**DIRECTIONS FOR THIS TASK:** What you return must be the data below, word for word, without any images.

**RECORDS SHOWN:**
- - -
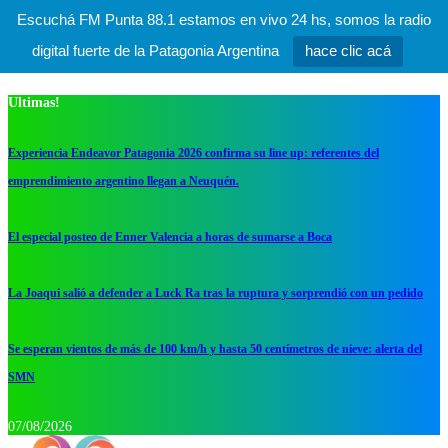
Escuchá FM Punta 88.1 estamos en vivo 24 hs, somos la radio
digital fuerte de la Patagonia Argentina
hace clic acá
Ultimas!
Experiencia Endeavor Patagonia 2026 confirma su line up: referentes del
emprendimiento argentino llegan a Neuquén.
El especial posteo de Enner Valencia a horas de sumarse a Boca
La Joaqui salió a defender a Luck Ra tras la ruptura y sorprendió con un pedido
Se esperan vientos de más de 100 km/h y hasta 50 centímetros de nieve: alerta del
SMN
07/08/2026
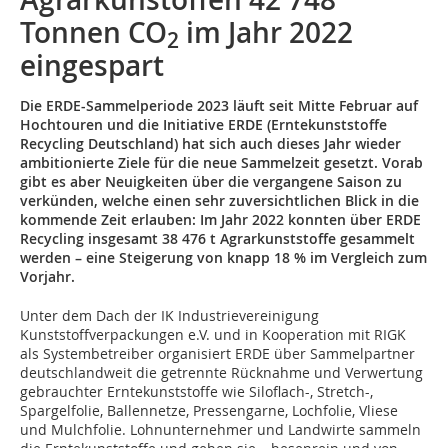
Tonnen CO
im Jahr 2022
2
eingespart
Die ERDE-Sammelperiode 2023 läuft seit Mitte Februar auf
Hochtouren und die Initiative ERDE (Erntekunststoffe
Recycling Deutschland) hat sich auch dieses Jahr wieder
ambitionierte Ziele für die neue Sammelzeit gesetzt. Vorab
gibt es aber Neuigkeiten über die vergangene Saison zu
verkünden, welche einen sehr zuversichtlichen Blick in die
kommende Zeit erlauben: Im Jahr 2022 konnten über ERDE
Recycling insgesamt 38 476 t Agrarkunststoffe gesammelt
werden – eine Steigerung von knapp 18 % im Vergleich zum
Vorjahr.
Unter dem Dach der IK Industrievereinigung
Kunststoffverpackungen e.V. und in Kooperation mit RIGK
als Systembetreiber organisiert ERDE über Sammelpartner
deutschlandweit die getrennte Rücknahme und Verwertung
gebrauchter Erntekunststoffe wie Siloflach-, Stretch-,
Spargelfolie, Ballennetze, Pressengarne, Lochfolie, Vliese
und Mulchfolie. Lohnunternehmer und Landwirte sammeln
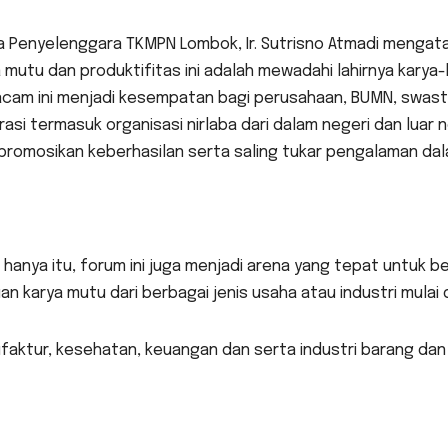
a Penyelenggara TKMPN Lombok, Ir. Sutrisno Atmadi menga
 mutu dan produktifitas ini adalah mewadahi lahirnya kary
cam ini menjadi kesempatan bagi perusahaan, BUMN, swasta
asi termasuk organisasi nirlaba dari dalam negeri dan lua
romosikan keberhasilan serta saling tukar pengalaman dal
 hanya itu, forum ini juga menjadi arena yang tepat untuk b
n karya mutu dari berbagai jenis usaha atau industri mulai 
aktur, kesehatan, keuangan dan serta industri barang dan j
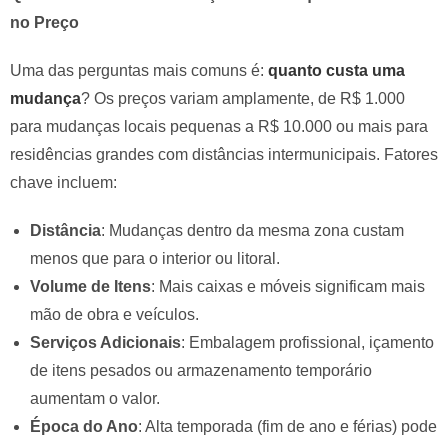
no Preço
Uma das perguntas mais comuns é:
quanto custa uma
mudança
? Os preços variam amplamente, de R$ 1.000
para mudanças locais pequenas a R$ 10.000 ou mais para
residências grandes com distâncias intermunicipais. Fatores
chave incluem:
Distância
: Mudanças dentro da mesma zona custam
menos que para o interior ou litoral.
Volume de Itens
: Mais caixas e móveis significam mais
mão de obra e veículos.
Serviços Adicionais
: Embalagem profissional, içamento
de itens pesados ou armazenamento temporário
aumentam o valor.
Época do Ano
: Alta temporada (fim de ano e férias) pode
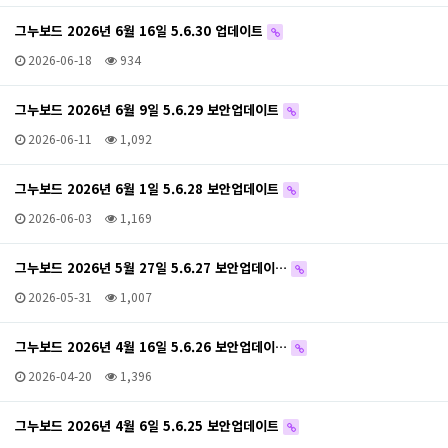
그누보드 2026년 6월 16일 5.6.30 업데이트
2026-06-18
934
그누보드 2026년 6월 9일 5.6.29 보안업데이트
2026-06-11
1,092
그누보드 2026년 6월 1일 5.6.28 보안업데이트
2026-06-03
1,169
그누보드 2026년 5월 27일 5.6.27 보안업데이…
2026-05-31
1,007
그누보드 2026년 4월 16일 5.6.26 보안업데이…
2026-04-20
1,396
그누보드 2026년 4월 6일 5.6.25 보안업데이트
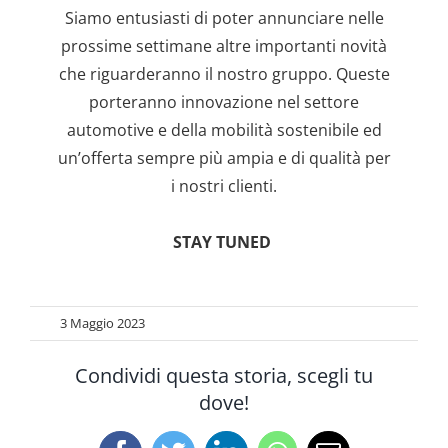
Siamo entusiasti di poter annunciare nelle
prossime settimane altre importanti novità
che riguarderanno il nostro gruppo. Queste
porteranno innovazione nel settore
automotive e della mobilità sostenibile ed
un’offerta sempre più ampia e di qualità per
i nostri clienti.
STAY TUNED
3 Maggio 2023
Condividi questa storia, scegli tu
dove!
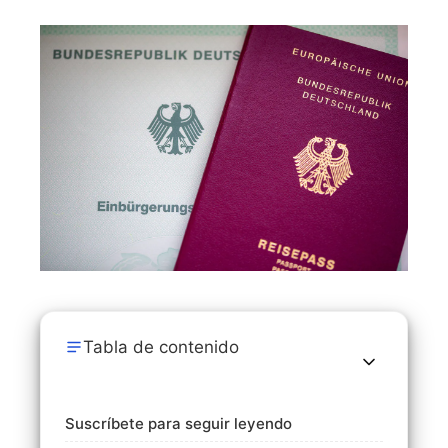
Tabla de contenido
Suscríbete para seguir leyendo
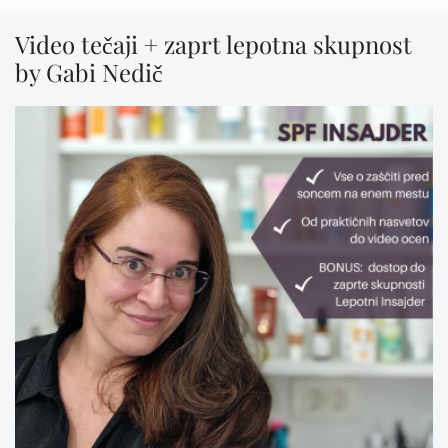
Video tečaji + zaprt lepotna skupnost
by Gabi Nedič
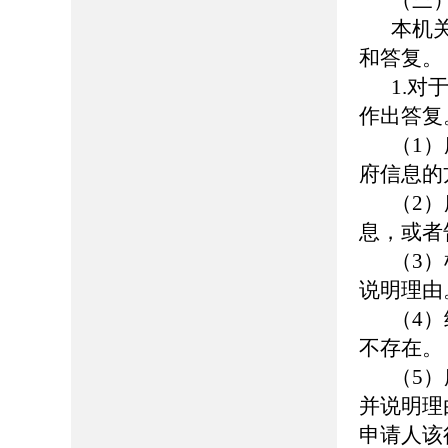
（三
本机
和答复。
1.
作出答复
（1
府信息的
（2
息，或者
（3
说明理由
（4
不存在。
（5
并说明理
申请人该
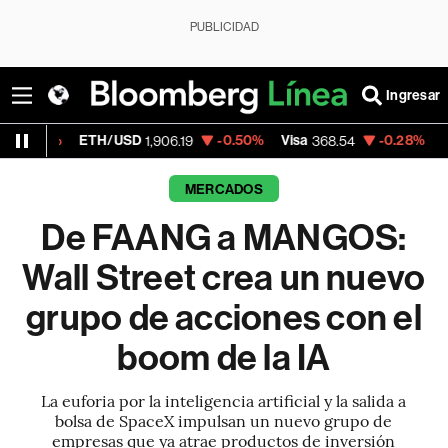
PUBLICIDAD
Ingresar
H/USD
-0.50%
Visa
-0.28%
MercadoLibre
1,906.19
368.54
1
MERCADOS
De FAANG a MANGOS:
Wall Street crea un nuevo
grupo de acciones con el
boom de la IA
La euforia por la inteligencia artificial y la salida a
bolsa de SpaceX impulsan un nuevo grupo de
empresas que ya atrae productos de inversión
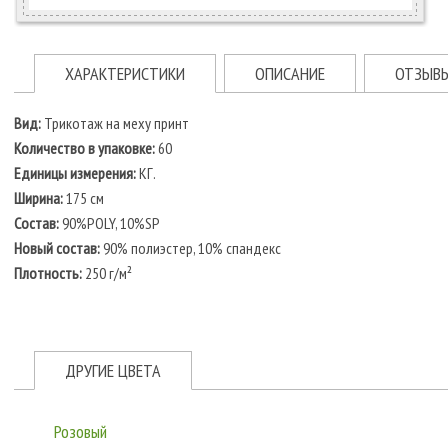
ХАРАКТЕРИСТИКИ
ОПИСАНИЕ
ОТЗЫВ
Вид:
Трикотаж на меху принт
Количество в упаковке:
60
Единицы измерения:
КГ.
Ширина:
175 см
Состав:
90%POLY, 10%SP
Новый состав:
90% полиэстер, 10% спандекс
Плотность:
250 г/м²
ДРУГИЕ ЦВЕТА
Розовый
- - -
**EXERCISE ANSWER:**
Escuchá FM Punta 88.1 estamos en vivo 24 hs, somos la radio
digital fuerte de la Patagonia Argentina
hace clic acá
Ultimas!
Experiencia Endeavor Patagonia 2026 confirma su line up: referentes del
emprendimiento argentino llegan a Neuquén.
El especial posteo de Enner Valencia a horas de sumarse a Boca
La Joaqui salió a defender a Luck Ra tras la ruptura y sorprendió con un pedido
Se esperan vientos de más de 100 km/h y hasta 50 centímetros de nieve: alerta del
SMN
07/08/2026
Tonnen CO
im Jahr 2022
2
eingespart
Die ERDE-Sammelperiode 2023 läuft seit Mitte Februar auf
Hochtouren und die Initiative ERDE (Erntekunststoffe
Recycling Deutschland) hat sich auch dieses Jahr wieder
ambitionierte Ziele für die neue Sammelzeit gesetzt. Vorab
gibt es aber Neuigkeiten über die vergangene Saison zu
verkünden, welche einen sehr zuversichtlichen Blick in die
kommende Zeit erlauben: Im Jahr 2022 konnten über ERDE
Recycling insgesamt 38 476 t Agrarkunststoffe gesammelt
werden – eine Steigerung von knapp 18 % im Vergleich zum
Vorjahr.
Unter dem Dach der IK Industrievereinigung
Kunststoffverpackungen e.V. und in Kooperation mit RIGK
als Systembetreiber organisiert ERDE über Sammelpartner
deutschlandweit die getrennte Rücknahme und Verwertung
gebrauchter Erntekunststoffe wie Siloflach-, Stretch-,
Spargelfolie, Ballennetze, Pressengarne, Lochfolie, Vliese
und Mulchfolie. Lohnunternehmer und Landwirte sammeln
a Penyelenggara TKMPN Lombok, Ir. Sutrisno Atmadi menga
 mutu dan produktifitas ini adalah mewadahi lahirnya kary
cam ini menjadi kesempatan bagi perusahaan, BUMN, swasta
asi termasuk organisasi nirlaba dari dalam negeri dan lua
romosikan keberhasilan serta saling tukar pengalaman dal
 hanya itu, forum ini juga menjadi arena yang tepat untuk b
n karya mutu dari berbagai jenis usaha atau industri mulai 
aktur, kesehatan, keuangan dan serta industri barang dan j
no Preço
Uma das perguntas mais comuns é:
quanto custa uma
mudança
? Os preços variam amplamente, de R$ 1.000
para mudanças locais pequenas a R$ 10.000 ou mais para
residências grandes com distâncias intermunicipais. Fatores
chave incluem:
Distância
: Mudanças dentro da mesma zona custam
menos que para o interior ou litoral.
Volume de Itens
: Mais caixas e móveis significam mais
mão de obra e veículos.
Serviços Adicionais
: Embalagem profissional, içamento
de itens pesados ou armazenamento temporário
aumentam o valor.
Época do Ano
: Alta temporada (fim de ano e férias) pode
그누보드 2026년 6월 16일 5.6.30 업데이트
2026-06-18
934
그누보드 2026년 6월 9일 5.6.29 보안업데이트
2026-06-11
1,092
그누보드 2026년 6월 1일 5.6.28 보안업데이트
2026-06-03
1,169
그누보드 2026년 5월 27일 5.6.27 보안업데이…
2026-05-31
1,007
그누보드 2026년 4월 16일 5.6.26 보안업데이…
2026-04-20
1,396
그누보드 2026년 4월 6일 5.6.25 보안업데이트
Siamo entusiasti di poter annunciare nelle
prossime settimane altre importanti novità
che riguarderanno il nostro gruppo. Queste
porteranno innovazione nel settore
automotive e della mobilità sostenibile ed
un’offerta sempre più ampia e di qualità per
i nostri clienti.
STAY TUNED
3 Maggio 2023
Condividi questa storia, scegli tu
dove!
Tabla de contenido
Suscríbete para seguir leyendo
Video tečaji + zaprt lepotna skupnost
by Gabi Nedič
（三
本机
和答复。
1.
作出答复
（1
府信息的
（2
息，或者
（3
说明理由
（4
不存在。
（5
并说明理
申请人该
PUBLICIDAD
Ingresar
H/USD
-0.50%
Visa
-0.28%
MercadoLibre
1,906.19
368.54
1
MERCADOS
De FAANG a MANGOS:
Wall Street crea un nuevo
grupo de acciones con el
boom de la IA
La euforia por la inteligencia artificial y la salida a
bolsa de SpaceX impulsan un nuevo grupo de
empresas que ya atrae productos de inversión
ХАРАКТЕРИСТИКИ
ОПИСАНИЕ
ОТЗЫВ
Вид:
Трикотаж на меху принт
Количество в упаковке:
60
Единицы измерения:
КГ.
Ширина:
175 см
Состав:
90%POLY, 10%SP
Новый состав:
90% полиэстер, 10% спандекс
Плотность:
250 г/м²
ДРУГИЕ ЦВЕТА
Розовый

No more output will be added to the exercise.